Although the entries contain pictures, write out only their text, exactly as it stands.

(Stored items from a collection)
============================================================
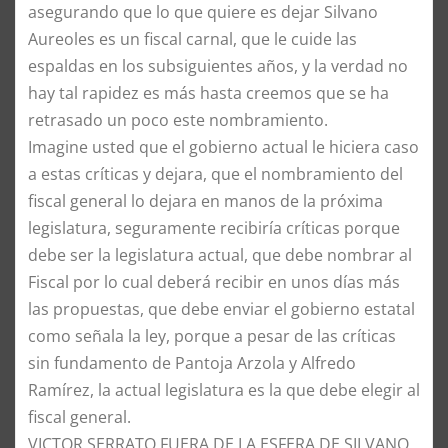
asegurando que lo que quiere es dejar Silvano
Aureoles es un fiscal carnal, que le cuide las
espaldas en los subsiguientes años, y la verdad no
hay tal rapidez es más hasta creemos que se ha
retrasado un poco este nombramiento.
​Imagine usted que el gobierno actual le hiciera caso
a estas críticas y dejara, que el nombramiento del
fiscal general lo dejara en manos de la próxima
legislatura, seguramente recibiría críticas porque
debe ser la legislatura actual, que debe nombrar al
Fiscal por lo cual deberá recibir en unos días más
las propuestas, que debe enviar el gobierno estatal
como señala la ley, porque a pesar de las críticas
sin fundamento de Pantoja Arzola y Alfredo
Ramírez, la actual legislatura es la que debe elegir al
fiscal general.
​VICTOR SERRATO FUERA DE LA ESFERA DE SILVANO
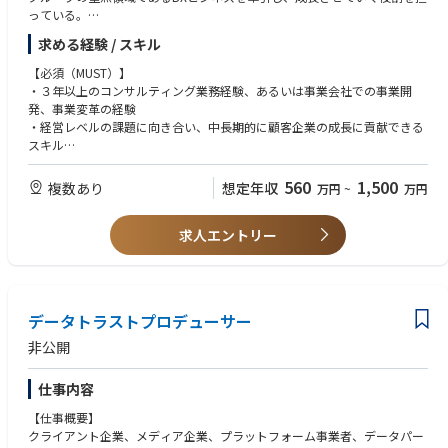
っている。
求める経験 / スキル
【主な仕事内容】
複雑なビジネス課題と向き合い、解決方法を創造し、顧客企業の変革（事
【必須（MUST）】
業変革/組織変革）を共創プロジェクトとして推進
・３年以上のコンサルティング業務経験、あるいは事業会社での事業開
①経営層/事業責任者と対話しながら潜在課題を引き出し、戦略と実行プ
発、事業変革の経験
ランを策定する
・経営レベルの課題に向き合い、中長期的に顧客企業の成長に貢献できる
②コアアクションの実行とプロジェクトマネジメントを通じて変革に伴走
スキル
する
・複数のプロジェクトに同時にコミットできるスキル
③（①と②を通じて）顧客企業の変革を実現し、顧客との長期的なパート
560
1,500
複数あり
想定年収
万円
~
万円
ナーシップを育む
【歓迎（WANT）】
・特定インダストリーの深い知見
求人エントリー
・デジタルマーケティング、データマネジメントの知見
【求める人物像】
・傾聴力/思考力/発想力/実行力を高いレベルで有している
・あらたな領域への挑戦に積極的
データトラストプロデューサー
・未経験や担当外の領域についても積極的に取り組み、新しいことを生み
出していける方
非公開
仕事内容
【仕事概要】
クライアント企業、メディア企業、プラットフォーム事業者、データパー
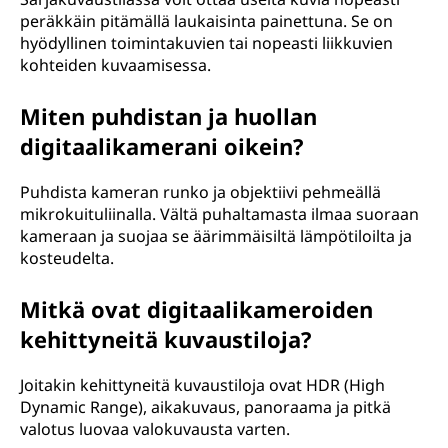
peräkkäin pitämällä laukaisinta painettuna. Se on
hyödyllinen toimintakuvien tai nopeasti liikkuvien
kohteiden kuvaamisessa.
Miten puhdistan ja huollan
digitaalikamerani oikein?
Puhdista kameran runko ja objektiivi pehmeällä
mikrokuituliinalla. Vältä puhaltamasta ilmaa suoraan
kameraan ja suojaa se äärimmäisiltä lämpötiloilta ja
kosteudelta.
Mitkä ovat digitaalikameroiden
kehittyneitä kuvaustiloja?
Joitakin kehittyneitä kuvaustiloja ovat HDR (High
Dynamic Range), aikakuvaus, panoraama ja pitkä
valotus luovaa valokuvausta varten.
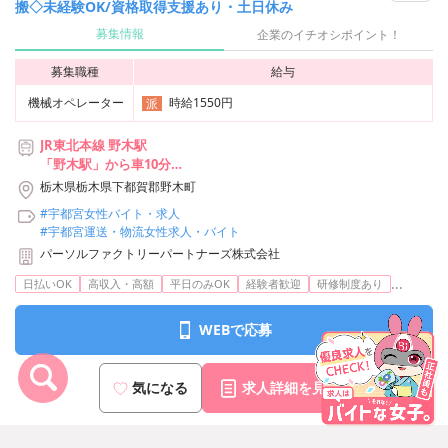
搬◇未経験OK/資格取得支援あり・土日休み
募集情報
企業のイチオシポイント！
募集職種
給与
機械オペレーター
時給1550円
派
JR東北本線 野木駅
「野木駅」から車10分
★自転車、バイク、マイカー通勤OK（無料駐車場あり）
栃木県栃木県下都賀郡野木町
#宇都宮女性バイト・求人
#宇都宮運送・物流女性求人・バイト
パーソルファクトリーパートナーズ株式会社
...
日払いOK
高収入・高額
平日のみOK
経験者歓迎
研修制度あり
WEBで応募
気になる
求人詳細を見る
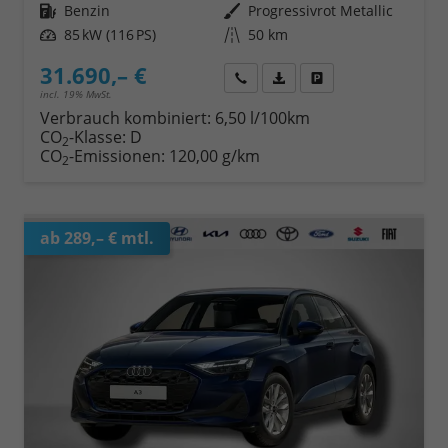
Kraftstoff
Benzin
Außenfarbe
Progressivrot Metallic
Leistung
85 kW (116 PS)
Kilometerstand
50 km
31.690,– €
Wir rufen Sie an
Fahrzeugexposé (PDF)
Fahrzeug parken
incl. 19% MwSt.
Verbrauch kombiniert:
6,50 l/100km
CO
-Klasse:
D
2
CO
-Emissionen:
120,00 g/km
2
ab 289,– € mtl.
============================================================
_Expected answer:_
asegurando que lo que quiere es dejar Silvano
Aureoles es un fiscal carnal, que le cuide las
espaldas en los subsiguientes años, y la verdad no
hay tal rapidez es más hasta creemos que se ha
retrasado un poco este nombramiento.
​Imagine usted que el gobierno actual le hiciera caso
a estas críticas y dejara, que el nombramiento del
fiscal general lo dejara en manos de la próxima
legislatura, seguramente recibiría críticas porque
debe ser la legislatura actual, que debe nombrar al
Fiscal por lo cual deberá recibir en unos días más
las propuestas, que debe enviar el gobierno estatal
como señala la ley, porque a pesar de las críticas
sin fundamento de Pantoja Arzola y Alfredo
Ramírez, la actual legislatura es la que debe elegir al
fiscal general.
​VICTOR SERRATO FUERA DE LA ESFERA DE SILVANO
っている。
求める経験 / スキル
【主な仕事内容】
複雑なビジネス課題と向き合い、解決方法を創造し、顧客企業の変革（事
【必須（MUST）】
業変革/組織変革）を共創プロジェクトとして推進
・３年以上のコンサルティング業務経験、あるいは事業会社での事業開
①経営層/事業責任者と対話しながら潜在課題を引き出し、戦略と実行プ
発、事業変革の経験
ランを策定する
・経営レベルの課題に向き合い、中長期的に顧客企業の成長に貢献できる
②コアアクションの実行とプロジェクトマネジメントを通じて変革に伴走
スキル
する
・複数のプロジェクトに同時にコミットできるスキル
③（①と②を通じて）顧客企業の変革を実現し、顧客との長期的なパート
560
1,500
複数あり
想定年収
万円
~
万円
ナーシップを育む
【歓迎（WANT）】
・特定インダストリーの深い知見
求人エントリー
・デジタルマーケティング、データマネジメントの知見
【求める人物像】
・傾聴力/思考力/発想力/実行力を高いレベルで有している
・あらたな領域への挑戦に積極的
データトラストプロデューサー
・未経験や担当外の領域についても積極的に取り組み、新しいことを生み
出していける方
非公開
仕事内容
【仕事概要】
クライアント企業、メディア企業、プラットフォーム事業者、データパー
peräkkäin pitämällä laukaisinta painettuna. Se on
hyödyllinen toimintakuvien tai nopeasti liikkuvien
kohteiden kuvaamisessa.
Miten puhdistan ja huollan
digitaalikamerani oikein?
Puhdista kameran runko ja objektiivi pehmeällä
mikrokuituliinalla. Vältä puhaltamasta ilmaa suoraan
kameraan ja suojaa se äärimmäisiltä lämpötiloilta ja
kosteudelta.
Mitkä ovat digitaalikameroiden
kehittyneitä kuvaustiloja?
Joitakin kehittyneitä kuvaustiloja ovat HDR (High
Dynamic Range), aikakuvaus, panoraama ja pitkä
valotus luovaa valokuvausta varten.
搬◇未経験OK/資格取得支援あり・土日休み
募集情報
企業のイチオシポイント！
募集職種
給与
機械オペレーター
時給1550円
派
JR東北本線 野木駅
「野木駅」から車10分
★自転車、バイク、マイカー通勤OK（無料駐車場あり）
栃木県栃木県下都賀郡野木町
#宇都宮女性バイト・求人
#宇都宮運送・物流女性求人・バイト
パーソルファクトリーパートナーズ株式会社
...
日払いOK
高収入・高額
平日のみOK
経験者歓迎
研修制度あり
WEBで応募
気になる
求人詳細を見る
Kraftstoff
Benzin
Außenfarbe
Progressivrot Metallic
Leistung
85 kW (116 PS)
Kilometerstand
50 km
31.690,– €
Wir rufen Sie an
Fahrzeugexposé (PDF)
Fahrzeug parken
incl. 19% MwSt.
Verbrauch kombiniert:
6,50 l/100km
CO
-Klasse:
D
2
CO
-Emissionen:
120,00 g/km
2
ab 289,– € mtl.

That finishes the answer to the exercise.